The orchestra floor is quite flat
The room isn’t very tall either, so from the rear orchestra the mezzanine overhang feels close, even heavy. It fits the theater’s commercial, no-frills purpose. From the mid-orchestra forward, the slight rake helps and the space feels more open.
Drinks and merch are downstairs
Since this isn’t a musical, there’s no cast recording. Instead you’ll find books by playwright Terrence McNally.
I grabbed my usual beer (Corona: $15) and skipped the swag this time.
The interior is deliberately plain
That restraint makes the standard Broadway chandeliers pop dramatically. You’ll see them in the lobby and downstairs too.
The theater is named for playwright George Howells Broadhurst.
Our seats
How to read the ticket: ORCHE K 8
K8 = row K (11th row), seat 8 (fourth from the aisle)
Misprint alert! Our ticket should have shown OCHE (or OCHR for right) to indicate an even seat block, but it printed “OCHO” as if it were odd-numbered. We still got to the correct place without trouble, but it was a funny catch.
After the show stage-door experience
With Hollywood stars in the cast, we hustled to the right-side stage door from the main entrance the moment the curtain fell. I brought a permanent marker and kept the Playbill pristine in hand through the bows.

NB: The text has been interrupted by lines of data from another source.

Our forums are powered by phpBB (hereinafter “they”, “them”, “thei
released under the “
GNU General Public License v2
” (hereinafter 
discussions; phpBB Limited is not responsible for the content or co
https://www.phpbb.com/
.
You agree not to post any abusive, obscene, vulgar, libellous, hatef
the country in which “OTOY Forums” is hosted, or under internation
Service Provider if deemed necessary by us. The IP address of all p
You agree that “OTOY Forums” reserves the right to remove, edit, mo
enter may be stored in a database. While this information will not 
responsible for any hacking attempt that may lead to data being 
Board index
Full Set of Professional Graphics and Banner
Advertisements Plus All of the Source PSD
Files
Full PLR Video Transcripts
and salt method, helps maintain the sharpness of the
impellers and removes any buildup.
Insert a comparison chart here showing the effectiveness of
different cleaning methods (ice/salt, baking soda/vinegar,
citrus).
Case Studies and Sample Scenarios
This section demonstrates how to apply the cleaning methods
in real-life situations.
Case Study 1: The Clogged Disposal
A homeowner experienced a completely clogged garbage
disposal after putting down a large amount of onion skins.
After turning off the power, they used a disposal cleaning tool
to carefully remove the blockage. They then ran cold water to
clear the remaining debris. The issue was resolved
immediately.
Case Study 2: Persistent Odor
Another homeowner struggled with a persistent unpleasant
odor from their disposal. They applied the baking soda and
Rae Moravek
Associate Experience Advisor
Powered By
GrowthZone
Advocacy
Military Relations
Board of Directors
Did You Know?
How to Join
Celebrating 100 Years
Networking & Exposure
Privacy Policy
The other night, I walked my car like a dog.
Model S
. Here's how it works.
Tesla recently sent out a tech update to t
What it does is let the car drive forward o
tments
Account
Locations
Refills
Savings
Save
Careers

Audra appears in major screen work too, including Disney’s “Beauty and the Beast,” so the VIP exit made sense.
We skipped the curtain call, sprinted to the barricades, and waited. Fifteen minutes, then twenty, the SUVs still running. After about thirty minutes, it finally happened.

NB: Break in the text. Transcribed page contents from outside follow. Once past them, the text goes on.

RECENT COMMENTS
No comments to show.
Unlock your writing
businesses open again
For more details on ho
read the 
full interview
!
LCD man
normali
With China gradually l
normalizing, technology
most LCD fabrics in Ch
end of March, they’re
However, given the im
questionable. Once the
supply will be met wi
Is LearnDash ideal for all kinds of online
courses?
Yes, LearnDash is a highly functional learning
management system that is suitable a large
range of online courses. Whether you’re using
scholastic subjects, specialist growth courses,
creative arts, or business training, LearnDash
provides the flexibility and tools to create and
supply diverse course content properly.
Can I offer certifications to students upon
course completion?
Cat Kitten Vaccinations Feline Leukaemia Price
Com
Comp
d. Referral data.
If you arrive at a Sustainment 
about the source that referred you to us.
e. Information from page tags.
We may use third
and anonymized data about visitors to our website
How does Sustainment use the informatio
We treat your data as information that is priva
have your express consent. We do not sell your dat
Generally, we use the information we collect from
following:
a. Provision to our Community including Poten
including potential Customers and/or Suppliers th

He exited to the street, then ducked inside the barricade, took a marker from staff, and started signing.
We were giddy after watching a relentless two-plus-hour performance without cuts. Shannon greeted each person, listened, responded, and stayed gracious to the end.
Click images to enlarge
Post-show impressions
This is a pure two-hander: two actors, no scene changes, no cuts, and a straight-through runtime of a bit over two hours. My first thought as a civilian: how on earth do you memorize that much text and sustain that much presence?
There are plenty of laugh lines and American-style jokes, but Act 1 ends with the two still missing each other. We found ourselves wondering what this play was trying to say.
The full title is “Frankie and Johnny in the Clair de Lune.” “Clair de lune” means “moonlight” in French. From the title we expected a tender romance, but Act 1 subverts that with Johnny’s pushy pursuit and Frankie’s firm refusals.
Taking back the time we lost
We wondered when the ice would truly break. Early in Act 2, Frankie heads for the door in anger.
Then Johnny opens up about his own painful past, and the room goes silent. Frankie confesses hers in turn. The tiny apartment seems to dissolve, replaced by an invisible space where two bruised people hold a fragile, shifting distance and search for something they can share.
Johnny says, “We wasted time, but we can take it back by living forward together.” That thought begins to move Frankie, who had more or less given up. Audra McDonald’s tear-streaked honesty in that stretch silenced the whole house.
Across this uninterrupted run, he laughs, rages, shouts, and finally breaks open. You can almost feel the energy it costs.
Two hours of soul-forward stage work at arm’s length reminded us what theater can do. And yes, the autograph we took home felt different after that, like a small proof of what we had just witnessed.